A whistle stop tour of how to use the latest image classification techniques to build and understand a deep neural network bird classifier
This is an investigation using PyTorch CNNs of deep image classificaton to solve a bird species classification problem with the Caltech UCSD Birds dataset (CUB-200-2011).
This is a collection of notebooks and tools designed to show how to setup, build, train and evaluate Convolutional Neural Network architectures using PyTorch, Torchvision and other 3rd party packages, to generate state-of-the-art classification results on a fine-grained, long-tailed distribution classification problem.

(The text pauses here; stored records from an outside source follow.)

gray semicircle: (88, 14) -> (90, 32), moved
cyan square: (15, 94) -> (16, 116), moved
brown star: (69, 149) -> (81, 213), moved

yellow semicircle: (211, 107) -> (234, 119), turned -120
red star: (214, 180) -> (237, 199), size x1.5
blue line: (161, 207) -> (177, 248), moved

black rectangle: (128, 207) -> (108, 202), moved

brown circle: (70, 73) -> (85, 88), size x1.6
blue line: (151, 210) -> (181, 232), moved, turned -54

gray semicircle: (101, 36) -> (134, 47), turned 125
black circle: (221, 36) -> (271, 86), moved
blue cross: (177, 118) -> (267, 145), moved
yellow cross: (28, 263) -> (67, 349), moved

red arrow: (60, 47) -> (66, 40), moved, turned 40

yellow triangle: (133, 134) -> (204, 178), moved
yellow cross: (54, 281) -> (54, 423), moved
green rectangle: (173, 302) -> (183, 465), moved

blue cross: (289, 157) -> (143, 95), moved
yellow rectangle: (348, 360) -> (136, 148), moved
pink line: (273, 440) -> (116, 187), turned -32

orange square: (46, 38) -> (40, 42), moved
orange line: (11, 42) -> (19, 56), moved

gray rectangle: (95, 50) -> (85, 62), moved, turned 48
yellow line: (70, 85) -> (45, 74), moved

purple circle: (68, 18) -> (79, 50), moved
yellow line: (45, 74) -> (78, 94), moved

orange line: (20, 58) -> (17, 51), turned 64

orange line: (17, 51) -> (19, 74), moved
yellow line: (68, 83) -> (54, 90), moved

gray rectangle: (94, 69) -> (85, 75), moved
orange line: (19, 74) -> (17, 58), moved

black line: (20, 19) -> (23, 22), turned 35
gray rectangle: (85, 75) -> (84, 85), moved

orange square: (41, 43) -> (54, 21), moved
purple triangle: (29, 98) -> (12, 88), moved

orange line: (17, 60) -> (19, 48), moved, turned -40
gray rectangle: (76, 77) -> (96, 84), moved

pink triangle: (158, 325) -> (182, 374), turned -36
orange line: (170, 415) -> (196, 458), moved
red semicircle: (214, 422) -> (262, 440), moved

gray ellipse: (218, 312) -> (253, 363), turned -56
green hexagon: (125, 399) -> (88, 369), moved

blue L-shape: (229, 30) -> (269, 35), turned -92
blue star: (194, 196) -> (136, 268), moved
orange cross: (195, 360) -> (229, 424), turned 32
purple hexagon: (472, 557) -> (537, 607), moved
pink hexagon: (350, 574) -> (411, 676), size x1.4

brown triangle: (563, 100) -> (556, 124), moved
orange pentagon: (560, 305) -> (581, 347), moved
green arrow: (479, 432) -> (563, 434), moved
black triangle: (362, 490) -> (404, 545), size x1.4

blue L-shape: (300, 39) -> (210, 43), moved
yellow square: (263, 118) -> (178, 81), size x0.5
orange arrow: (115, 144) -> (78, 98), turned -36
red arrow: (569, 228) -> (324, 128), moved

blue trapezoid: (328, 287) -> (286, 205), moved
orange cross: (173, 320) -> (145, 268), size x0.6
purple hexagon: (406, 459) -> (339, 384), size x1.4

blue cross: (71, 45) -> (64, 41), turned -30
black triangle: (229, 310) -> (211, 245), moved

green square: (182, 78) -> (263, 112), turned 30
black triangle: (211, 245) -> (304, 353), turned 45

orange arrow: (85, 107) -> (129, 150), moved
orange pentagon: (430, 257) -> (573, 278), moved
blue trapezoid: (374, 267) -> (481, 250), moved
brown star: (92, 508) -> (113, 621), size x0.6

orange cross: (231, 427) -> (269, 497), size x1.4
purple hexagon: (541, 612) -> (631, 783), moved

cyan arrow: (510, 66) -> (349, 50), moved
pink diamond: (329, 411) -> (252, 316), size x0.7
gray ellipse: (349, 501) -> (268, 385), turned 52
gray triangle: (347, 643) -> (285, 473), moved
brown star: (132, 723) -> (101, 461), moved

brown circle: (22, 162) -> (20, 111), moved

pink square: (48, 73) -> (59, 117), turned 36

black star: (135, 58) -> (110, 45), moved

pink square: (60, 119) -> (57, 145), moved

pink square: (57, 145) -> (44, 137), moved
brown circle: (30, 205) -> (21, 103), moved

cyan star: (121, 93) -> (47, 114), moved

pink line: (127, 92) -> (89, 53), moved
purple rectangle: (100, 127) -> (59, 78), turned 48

The set of example notebooks will cover the following workflow:
The repository includes a set of example notebooks which walks the user through all the processes required to train and evaluate a network, as well as interrogate what and how the network is making it's decisions through the use of neuron, layer and spatial activations interpretation (Lucent) and image feature attributions (Captum).
We round off the work flow exploration by showing how to convert the PyTorch trained model into an ONNX (Open Neural Network eXchange) format, which enables the bird species classifier to be deployed on vast array of platforms, either in the cloud or on personal devices. We test the ONNX version of the model using the ONNX Runtime and compare these predictions to the PyTorch version of the model, to show that the inference performance is the same.
Caltech-UCSD Birds-200-2011 (CUB-200-2011) is an extended version of the CUB-200 dataset, with roughly double the number of images per class and new part location annotations. For detailed information about the dataset, please see the technical report linked below.
Number of categories: 200
Number of images: 11,788
Annotations per image: 15 Part Locations, 312 Binary Attributes, 1 Bounding Box
Some related datasets are Caltech-256, the Oxford Flower Dataset, and Animals with Attributes. More datasets are available at the Caltech Vision Dataset Archive.
To download the data click on the following links:
- Images and annotations CalTech Visipedia Website - CUB_200_2011.tgz
The image tarball should be downloaded to repository root, and extracted into the data/images_orig sub-directory, as shown below.*
- Segmentations (optional, not need for this work) CalTech Visipedia Website - segmentations.tgz
Place the files into the root of the cloned caltech_birds repo file structure.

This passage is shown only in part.